Search code examples
rustrust-polars

How to construct Array Series without going through List?


I can do this:

let mut col1: ListPrimitiveChunkedBuilder<Float64Type> = ListPrimitiveChunkedBuilder::new(
    "array", 
    1,
    2, 
    DataType::Float64);

col1.append_slice(&[1.1,2.2]);
col1.append_slice(&[2.1,2.2]);
col1.append_slice(&[3.1,2.2]);
let s = col1.finish().into_series();
let sa = s.cast(&DataType::Array(Box::new(DataType::Float64), 2)).unwrap();
let df = DataFrame::new(vec![sa]);
println!("{:?}",df)
shape: (3, 1)
┌───────────────┐
│ array         │
│ ---           │
│ array[f64, 2] │
╞═══════════════╡
│ [1.1, 2.2]    │
│ [2.1, 2.2]    │
│ [3.1, 2.2]    │
└───────────────┘

but it seems silly to make a list just to later cast it to an Array. I found FixedSizeListNumericBuilder in polars-core/src/chunked_array_builder/fixed_size_list.rs but I don't know how to use it.

A couple bonus questions:

  1. in the ListPrimitiveChunkedBuilder what are capacity and values_capacity? They don't seem to be binding. (ie I can make more horizontal and vertical values than are specified there.)
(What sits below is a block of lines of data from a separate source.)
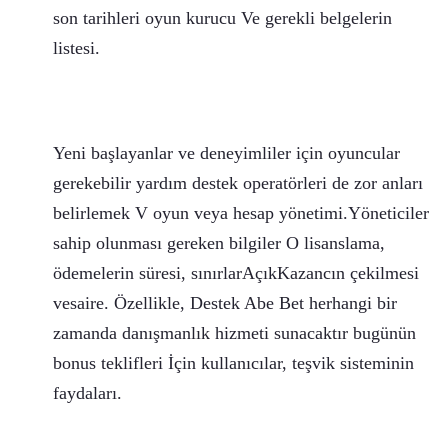
son tarihleri oyun kurucu Ve gerekli belgelerin
listesi.
Yeni başlayanlar ve deneyimliler için oyuncular
gerekebilir yardım destek operatörleri de zor anları
belirlemek V oyun veya hesap yönetimi.Yöneticiler
sahip olunması gereken bilgiler O lisanslama,
ödemelerin süresi, sınırlarAçıkKazancın çekilmesi
vesaire. Özellikle, Destek Abe Bet herhangi bir
zamanda danışmanlık hizmeti sunacaktır bugünün
bonus teklifleri İçin kullanıcılar, teşvik sisteminin
faydaları.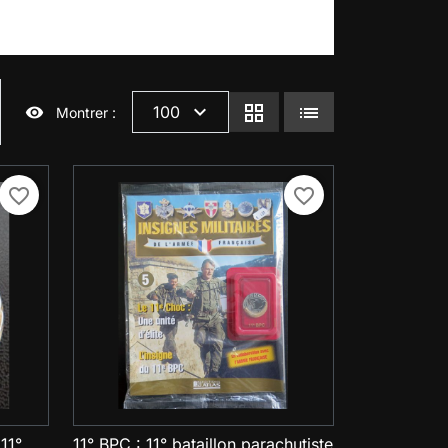
expand_more
grid_view
lists
100
visibility
Montrer :
favorite_border
favorite_border
11°
11° BPC : 11° bataillon parachutiste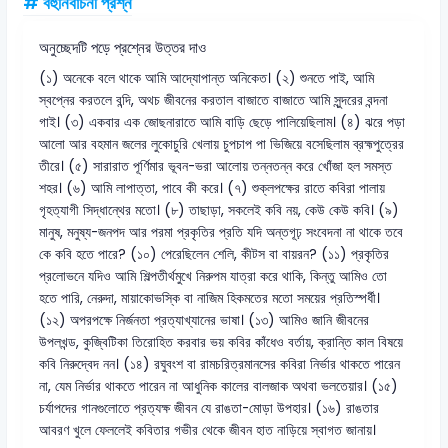
# বহুনির্বাচনী প্রশ্ন
অনুচ্ছেদটি পড়ে প্রশ্নের উত্তর দাও
(১) অনেকে বলে থাকে আমি আদ্যোপান্ত অনিকেত। (২) শুনতে পাই, আমি
স্বপ্নের করতলে বন্দি, অথচ জীবনের করতাল বাজাতে বাজাতে আমি সুন্দরের বন্দনা
গাই। (৩) একবার এক জোছনারাতে আমি বাড়ি ছেড়ে পালিয়েছিলাম। (৪) ঝরে পড়া
আলো আর বহমান জলের লুকোচুরি খেলায় চুপচাপ পা ভিজিয়ে বসেছিলাম ব্রহ্মপুত্রের
তীরে। (৫) সারারাত পূর্ণিমার ভূবন-ভরা আলোয় তন্নতন্ন করে খোঁজা হল সমস্ত
শহর। (৬) আমি লাপাত্তা, পাবে কী করে। (৭) শুক্লপক্ষের রাতে কবিরা পালায়
গৃহত্যাগী সিদ্ধান্থের মতো। (৮) তাছাড়া, সকলেই কবি নয়, কেউ কেউ কবি। (৯)
মানুষ, মনুষ্য-জনপদ আর পরমা প্রকৃতির প্রতি যদি অন্তগূঢ় সংবেদনা না থাকে তবে
কে কবি হতে পারে? (১০) পেরেছিলেন শেলি, কীটস বা বায়রন? (১১) প্রকৃতির
প্রলোভনে যদিও আমি শিল্পতীর্থমুখে নিরুপম যাত্রা করে থাকি, কিন্তু আমিও তো
হতে পারি, নেরুদা, মায়াকোভস্কি বা নাজিম হিকমতের মতো সময়ের প্রতিস্পর্ধী।
(১২) অপরপক্ষে নির্জনতা প্রত্যাখ্যানের ভাষা। (১৩) আমিও জানি জীবনের
উপলখন্ড, কুজ্বিটিকা তিরোহিত করবার ভয় কবির কাঁধেও বর্তায়, ক্রান্তি কাল বিষয়ে
কবি নিরুদ্বেদ নন। (১৪) রঘুবংশ বা রামচরিত্রমানসের কবিরা নির্ভার থাকতে পারেন
না, যেম নির্ভার থাকতে পারেন না আধুনিক কালের বালজাক অথবা ভলতেয়ার। (১৫)
চর্যাপদের গানগুলোতে প্রত্যক্ষ জীবন যে রাঙতা-মোড়া উপহার। (১৬) রাঙতার
আবরণ খুলে ফেললেই কবিতার গভীর থেকে জীবন হাত নাড়িয়ে স্বাগত জানায়।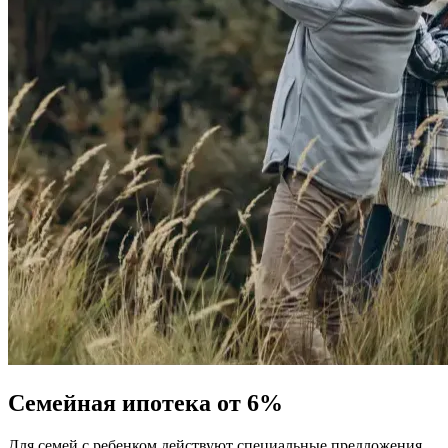
Семейная ипотека от 6%
Для семей с ребенком действуют специальные предложения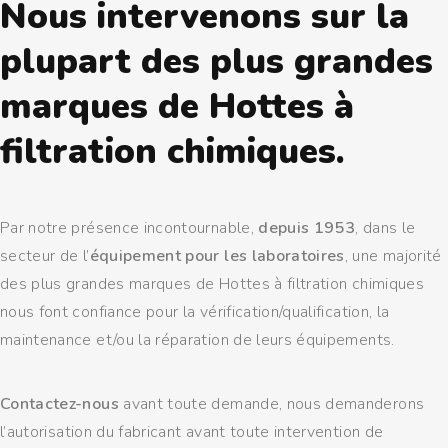
Nous intervenons sur la
plupart des plus grandes
marques de Hottes à
filtration chimiques.
Par notre présence incontournable,
depuis 1953
, dans le
secteur de l’
équipement pour les laboratoires
, une majorité
des plus grandes marques de Hottes à filtration chimiques
nous font confiance pour la vérification/qualification, la
maintenance et/ou la réparation de leurs équipements.
Contactez-nous
avant toute demande, nous demanderons
l’autorisation du fabricant avant toute intervention de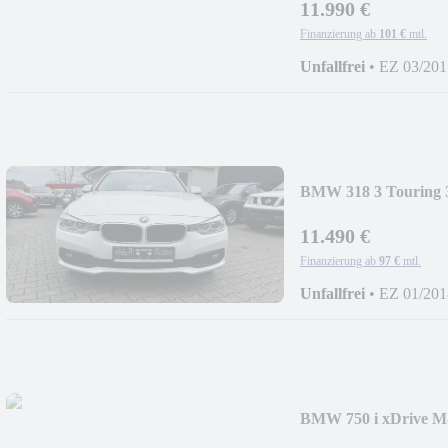
11.990 €
Finanzierung ab
101 €
mtl.
Unfallfrei
•
EZ 03/201
BMW 318 3 Touring 3
11.490 €
Finanzierung ab
97 €
mtl.
Unfallfrei
•
EZ 01/201
BMW 750 i xDrive M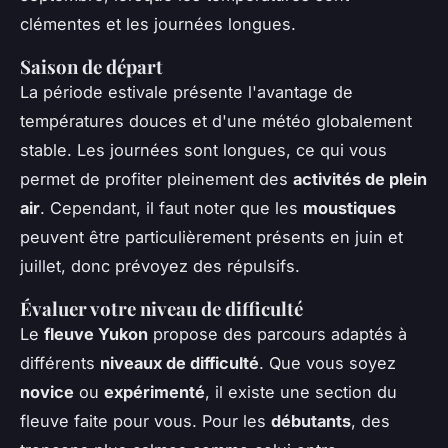
clémentes et les journées longues.
Saison de départ
La période estivale présente l'avantage de
températures douces et d'une météo globalement
stable. Les journées sont longues, ce qui vous
permet de profiter pleinement des
activités de plein
air
. Cependant, il faut noter que les
moustiques
peuvent être particulièrement présents en juin et
juillet, donc prévoyez des répulsifs.
Évaluer votre niveau de difficulté
Le
fleuve Yukon
propose des parcours adaptés à
différents
niveaux de difficulté
. Que vous soyez
novice
ou
expérimenté
, il existe une section du
fleuve faite pour vous. Pour les
débutants
, des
  2. Why do I have to wrap DataType::Float64 in Box::new()?


Solution

  • FixedSizeListNumericBuilder is not exported (pub(crate)), so you cannot use it. Its methods are also mostly unsafe, so it looks like it wasn't meant to be exposed either.

    in the ListPrimitiveChunkedBuilder what are capacity and values_capacity? They don't seem to be binding. (ie I can make more horizontal and vertical values than are specified there.)

    Capacity in Rust usually refers to the amount of allocated memory. It's not a hard limit since allocations can grow, but it usually affects performance. It is a good idea to predict the desired capacity if you can.

    Why do I have to wrap DataType::Float64 in Box::new()?

    Because DataType::Array recursively contains a DataType (for the elements type), and recursive types must include an indirection, otherwise they would have an infinite size.